Convertible securities are benefiting from an improving equity market.
Improving equity markets have not only pushed equity securities higher, but convertible securities have also benefited. There are a number of closed-end funds, or CEFs, investing in convertible securities, many of which have performed well recently. Before delving into the funds and their unique risk/reward profiles, a brief review of convertible securities is in order.
Convertible Securities: The Basics
There are two types of convertible securities, convertible bonds and convertible preferred stock. Convertible bonds earn regular interest payments and include an option to convert the bond into shares of common stock. Convertible preferred stock also pay fixed coupons and usually have no maturity date (often called perpetual). These are also convertible into a firm's stock. Because the conversion option benefits investors, coupon payments will likely be lower than a similar nonconvertible bond but higher than a firm's dividend payout. From a firm's perspective, it's a balance of lower interest payments (good for equityholders) and a dilution of shares if bondholders convert (bad for equityholders).
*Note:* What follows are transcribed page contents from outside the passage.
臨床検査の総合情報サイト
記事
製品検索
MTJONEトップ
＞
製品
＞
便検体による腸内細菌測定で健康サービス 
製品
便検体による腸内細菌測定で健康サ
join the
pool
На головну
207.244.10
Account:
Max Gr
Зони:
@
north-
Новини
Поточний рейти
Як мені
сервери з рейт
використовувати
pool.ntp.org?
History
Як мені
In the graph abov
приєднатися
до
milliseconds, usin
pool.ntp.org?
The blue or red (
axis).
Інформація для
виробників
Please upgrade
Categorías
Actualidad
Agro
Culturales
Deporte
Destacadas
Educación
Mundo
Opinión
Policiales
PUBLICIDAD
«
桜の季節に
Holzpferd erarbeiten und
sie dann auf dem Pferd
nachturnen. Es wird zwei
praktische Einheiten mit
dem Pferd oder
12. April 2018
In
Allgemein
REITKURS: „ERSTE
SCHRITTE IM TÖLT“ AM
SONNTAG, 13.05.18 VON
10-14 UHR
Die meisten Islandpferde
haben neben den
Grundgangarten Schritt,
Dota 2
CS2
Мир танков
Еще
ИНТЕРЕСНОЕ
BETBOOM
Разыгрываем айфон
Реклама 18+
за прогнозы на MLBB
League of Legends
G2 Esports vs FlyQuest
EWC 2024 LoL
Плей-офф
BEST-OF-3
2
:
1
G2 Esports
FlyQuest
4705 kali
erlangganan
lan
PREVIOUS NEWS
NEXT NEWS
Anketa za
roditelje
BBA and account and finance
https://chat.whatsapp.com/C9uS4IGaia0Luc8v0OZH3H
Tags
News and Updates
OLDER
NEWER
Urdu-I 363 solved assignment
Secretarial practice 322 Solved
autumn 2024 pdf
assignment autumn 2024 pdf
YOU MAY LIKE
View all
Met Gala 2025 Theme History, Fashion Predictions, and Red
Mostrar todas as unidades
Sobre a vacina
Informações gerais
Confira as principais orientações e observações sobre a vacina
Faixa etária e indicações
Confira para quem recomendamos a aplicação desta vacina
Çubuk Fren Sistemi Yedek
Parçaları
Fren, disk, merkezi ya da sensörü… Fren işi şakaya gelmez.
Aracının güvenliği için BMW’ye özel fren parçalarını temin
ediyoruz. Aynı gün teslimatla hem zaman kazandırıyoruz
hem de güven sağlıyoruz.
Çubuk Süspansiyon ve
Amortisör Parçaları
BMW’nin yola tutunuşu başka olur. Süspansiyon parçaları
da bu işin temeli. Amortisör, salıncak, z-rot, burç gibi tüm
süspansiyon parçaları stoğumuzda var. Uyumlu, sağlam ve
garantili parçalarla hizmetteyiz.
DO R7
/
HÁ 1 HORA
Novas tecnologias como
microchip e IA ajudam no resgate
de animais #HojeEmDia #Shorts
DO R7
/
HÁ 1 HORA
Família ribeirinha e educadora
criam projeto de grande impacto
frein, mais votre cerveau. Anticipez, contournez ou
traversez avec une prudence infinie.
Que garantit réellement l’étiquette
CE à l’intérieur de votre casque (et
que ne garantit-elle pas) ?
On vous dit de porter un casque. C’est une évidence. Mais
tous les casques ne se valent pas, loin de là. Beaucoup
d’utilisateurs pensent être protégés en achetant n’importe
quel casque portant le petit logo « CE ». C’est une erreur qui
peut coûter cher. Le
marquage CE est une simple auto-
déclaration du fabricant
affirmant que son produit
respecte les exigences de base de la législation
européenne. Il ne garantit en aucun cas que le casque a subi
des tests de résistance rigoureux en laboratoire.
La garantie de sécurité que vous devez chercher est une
A convertible bond has an issue price, face value, a set coupon payment, and a maturity date. At maturity, bonds can be redeemed at face value or converted at market value of the underlying shares based on the bond's conversion ratio (the number of shares per bond converted). Conversion ratios are also used to calculate certain valuation metrics for the bonds. For example, a bond with a $1,000 face value and a conversion ratio of 20:1 has a conversion price of $50 (1,000/20). If the firm's stock is trading at $40 per share, the conversion premium is $10 per share, or 25%. The bond's conversion value is $1,250. A convertible preferred pays a set interest payment and also has a conversion ratio, but usually has no maturity date.
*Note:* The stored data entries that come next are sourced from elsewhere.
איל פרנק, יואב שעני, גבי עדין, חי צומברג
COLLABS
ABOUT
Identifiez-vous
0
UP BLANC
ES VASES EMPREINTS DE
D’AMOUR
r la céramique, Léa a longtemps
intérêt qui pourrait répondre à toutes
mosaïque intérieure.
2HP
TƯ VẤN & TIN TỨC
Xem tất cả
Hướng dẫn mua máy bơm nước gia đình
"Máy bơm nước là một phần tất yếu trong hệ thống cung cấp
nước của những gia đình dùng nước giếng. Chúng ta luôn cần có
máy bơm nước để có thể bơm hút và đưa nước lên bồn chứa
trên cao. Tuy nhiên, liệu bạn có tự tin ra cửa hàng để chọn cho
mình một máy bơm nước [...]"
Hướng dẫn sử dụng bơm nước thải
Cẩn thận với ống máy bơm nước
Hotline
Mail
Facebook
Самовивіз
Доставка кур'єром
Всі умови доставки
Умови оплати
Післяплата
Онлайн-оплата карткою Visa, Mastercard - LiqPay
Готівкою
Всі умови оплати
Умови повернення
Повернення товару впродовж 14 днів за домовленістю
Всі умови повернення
Some convertible securities are callable by the issuer, which means the firm can repay the loan prior to maturity. This is often used to force conversion by bondholders when it is advantageous for the firm. A call feature usually increases the cost of the bond from the issuer's perspective (through a higher interest payment or lower issue price) because it is a drawback from the investor's perspective. Convertible bonds can also be putable by investors (an option to force payment by the issuer). Convertible securities can have varying options and features that make the bonds more or less attractive to investors.
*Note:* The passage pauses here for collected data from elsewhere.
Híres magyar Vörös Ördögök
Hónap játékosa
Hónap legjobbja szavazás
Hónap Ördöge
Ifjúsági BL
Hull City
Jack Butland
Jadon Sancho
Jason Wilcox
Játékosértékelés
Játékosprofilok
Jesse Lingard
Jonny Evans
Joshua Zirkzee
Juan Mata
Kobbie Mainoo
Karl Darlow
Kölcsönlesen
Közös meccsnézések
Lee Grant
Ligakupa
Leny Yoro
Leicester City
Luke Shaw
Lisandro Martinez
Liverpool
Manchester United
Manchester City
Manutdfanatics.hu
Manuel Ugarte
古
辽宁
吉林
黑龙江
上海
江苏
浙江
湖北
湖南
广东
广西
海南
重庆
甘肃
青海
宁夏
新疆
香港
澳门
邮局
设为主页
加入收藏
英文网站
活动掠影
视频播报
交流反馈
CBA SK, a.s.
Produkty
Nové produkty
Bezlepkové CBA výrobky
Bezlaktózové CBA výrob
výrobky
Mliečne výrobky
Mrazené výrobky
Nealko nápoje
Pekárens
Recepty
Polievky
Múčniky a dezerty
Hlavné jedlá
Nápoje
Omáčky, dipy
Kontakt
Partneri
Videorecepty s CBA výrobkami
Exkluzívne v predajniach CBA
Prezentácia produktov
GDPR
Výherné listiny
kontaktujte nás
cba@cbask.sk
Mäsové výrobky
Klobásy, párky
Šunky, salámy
From a risk perspective, convertible bonds have similar risks as nonconvertible bonds including interest-rate and default risk (many convertible bonds are rated below investment grade). From a volatility perspective, convertible bonds tend to behave like stocks as the price of the firm's common shares rise and behave more bondlike as the stock price falls. If a convertible security's price is more closely determined by the underlying equity price, then interest-rate risk is much lower. This means that, if interest rates rise, downward pressure on the bond's price will be much lower than a busted convertible. Convertibles are "busted" if the share price falls sharply below the conversion price. These securities, in effect, become like bonds, collecting coupons with little potential for conversion to stock. In general, convertible preferreds tend to be more volatile than convertible bonds because of the perpetual nature of the income payments.
Advocates of convertible securities tout the upside potential and downside protection inherent in the structure of the security (this is especially true for convertible bonds). John Calamos, a longtime convertible investment fund manager at Calamos Investments, aims to achieve 75% of the upside of equities with 25% of the downside in his convertible portfolios. Larry Keele, portfolio manager of Vanguard Convertible Securities VCVSX targets 65% to 90% of the upside and 30% to 50% of the downside. While this is an intriguing idea, the reality is much more uncertain. In general, investors can expect that convertible securities will be more volatile than plain-vanilla, investment-grade bonds and less volatile than stocks. However, this is not always true. During the 2008 market crash, convertible-bond funds offered little of the promised downside protection, many posting losses in line with the broader equity market decline. Although in 2009, the funds rebounded more quickly than equities. Risk measures that include the market crash have generally been much worse for convertible bonds than the broader equity and bond markets.
To be sure, six of the CEFs utilize leverage to a differing degree and the leverage in the funds hastened the fall off in net asset value during the crash and helped during the rebound in 2009. Leveraging any portfolio (even an investment-grade corporate-bond fund or a large-cap equity fund) adds volatility to total returns. Over the long term, however, the leverage has tended to be additive to total returns.
Many of the convertible-focused CEFs also invest in high-yield bonds and one holds a meaningful allocation to common equities (Ellsworth Fund ECF). The table below lists the most recent portfolio allocation data for the nine CEFs in Morningstar's convertibles category. Most have a significant allocation to corporate bonds, many of which are junk bonds. The average credit quality of each fund's portfolio is below investment grade.